ROANOKE TIMES 
                      Copyright (c) 1996, Roanoke Times

DATE: Wednesday, April 24, 1996              TAG: 9604240031
SECTION: CURRENT                  PAGE: NRV-10 EDITION: NEW RIVER VALLEY 
DATELINE: CHRISTIANSBURG
SOURCE: KATHY LOAN STAFF WRITER 


BOARD TO PROBE PARK'S FUTURE

Economic development and the future of Falling Branch Industrial Park will be the focus of two closed-door sessions Montgomery County boards will hold today.

The Montgomery Regional Economic Development Commission will meet at 11:30 a.m. with two state officials.

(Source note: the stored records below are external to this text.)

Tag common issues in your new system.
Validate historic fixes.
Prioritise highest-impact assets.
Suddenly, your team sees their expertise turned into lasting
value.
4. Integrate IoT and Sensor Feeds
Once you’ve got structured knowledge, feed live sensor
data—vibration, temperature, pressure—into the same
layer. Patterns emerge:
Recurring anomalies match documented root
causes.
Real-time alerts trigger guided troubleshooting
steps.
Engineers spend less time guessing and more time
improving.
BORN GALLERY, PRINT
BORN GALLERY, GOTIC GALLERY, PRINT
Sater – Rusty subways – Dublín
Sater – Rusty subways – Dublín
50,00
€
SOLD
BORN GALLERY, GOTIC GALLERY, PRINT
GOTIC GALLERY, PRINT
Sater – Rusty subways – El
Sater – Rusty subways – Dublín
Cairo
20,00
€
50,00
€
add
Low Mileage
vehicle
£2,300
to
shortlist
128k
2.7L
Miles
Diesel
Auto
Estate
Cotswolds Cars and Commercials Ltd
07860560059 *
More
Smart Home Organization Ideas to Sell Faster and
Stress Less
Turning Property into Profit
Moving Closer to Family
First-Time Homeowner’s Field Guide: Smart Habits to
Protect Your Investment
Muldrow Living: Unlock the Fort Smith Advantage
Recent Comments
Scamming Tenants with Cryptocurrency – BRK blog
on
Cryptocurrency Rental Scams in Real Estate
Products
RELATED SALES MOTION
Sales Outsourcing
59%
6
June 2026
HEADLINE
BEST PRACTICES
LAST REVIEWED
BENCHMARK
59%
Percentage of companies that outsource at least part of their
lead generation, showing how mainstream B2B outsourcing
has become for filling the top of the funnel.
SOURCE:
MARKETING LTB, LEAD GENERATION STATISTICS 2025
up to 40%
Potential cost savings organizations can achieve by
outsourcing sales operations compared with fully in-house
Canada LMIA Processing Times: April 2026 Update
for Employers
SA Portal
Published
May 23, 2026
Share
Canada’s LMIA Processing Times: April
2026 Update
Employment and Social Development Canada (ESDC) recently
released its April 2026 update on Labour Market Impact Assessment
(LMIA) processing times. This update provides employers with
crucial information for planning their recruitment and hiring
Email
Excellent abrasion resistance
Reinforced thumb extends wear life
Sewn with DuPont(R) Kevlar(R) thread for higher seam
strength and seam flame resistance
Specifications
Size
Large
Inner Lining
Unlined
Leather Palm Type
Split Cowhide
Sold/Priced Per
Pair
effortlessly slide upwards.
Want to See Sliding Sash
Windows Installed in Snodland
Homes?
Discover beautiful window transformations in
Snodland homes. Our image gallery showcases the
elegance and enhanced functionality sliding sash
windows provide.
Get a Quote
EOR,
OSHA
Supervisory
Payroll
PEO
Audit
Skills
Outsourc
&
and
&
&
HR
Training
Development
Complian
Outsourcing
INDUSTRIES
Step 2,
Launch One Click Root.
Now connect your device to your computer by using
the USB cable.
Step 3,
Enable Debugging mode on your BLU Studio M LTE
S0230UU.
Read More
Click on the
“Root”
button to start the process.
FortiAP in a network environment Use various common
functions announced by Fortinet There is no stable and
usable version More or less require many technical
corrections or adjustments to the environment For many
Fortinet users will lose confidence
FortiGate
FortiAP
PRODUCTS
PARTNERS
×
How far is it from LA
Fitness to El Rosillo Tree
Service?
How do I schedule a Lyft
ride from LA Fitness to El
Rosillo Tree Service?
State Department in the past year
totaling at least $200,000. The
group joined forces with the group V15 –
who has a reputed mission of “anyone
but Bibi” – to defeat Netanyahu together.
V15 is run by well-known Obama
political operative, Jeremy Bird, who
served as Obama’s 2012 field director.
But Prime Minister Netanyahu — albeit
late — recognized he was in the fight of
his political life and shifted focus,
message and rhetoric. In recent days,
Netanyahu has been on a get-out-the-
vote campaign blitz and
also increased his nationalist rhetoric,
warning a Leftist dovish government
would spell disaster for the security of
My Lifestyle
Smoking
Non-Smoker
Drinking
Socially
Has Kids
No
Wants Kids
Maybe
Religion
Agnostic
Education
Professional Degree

The county's Industrial Development Authority has been invited to attend.

Dennis Gabriel, the state economic development department's project manager, and Rob McClintock, manager of sites and buildings, will give a presentation on creative sources of financing for industrial projects.

The meeting will be held at the Garvin Innovation Center at Virginia Tech's Corporate Research Center

McClintock and Gabriel will meet with the county Board of Supervisors at 7 p.m. for an executive session at the Montgomery-Floyd Regional Library headquarters on Sheltman Street.

Before entering executive session, Don Moore, the county's economic development director, will give a history of the 165-acre Falling Branch industrial park in Christiansburg.

Henry Jablonski, chairman of the Board of Supervisors, said McClintock and Gabriel "have advice to offer in regard to what the county should consider in regard to economic development."

Jablonski said the discussion also will include "other land also available in various areas of the county."

Three years after the county launched an effort to create a state-of-the-art industrial park to bring new high-tech jobs to the New River Valley, its Falling Branch Industrial Park remains untouched, rolling pasture beside Interstate 81 in Christiansburg. That cost the county recently when R.R. Donnelley & Sons Co., a Chicago printing company, decided to locate a new plant and 175 jobs in Roanoke County. Donnelley gave Montgomery County a serious look but was dissuaded by the lack of infrastructure - roads, grading, water and sewer lines - at Falling Branch.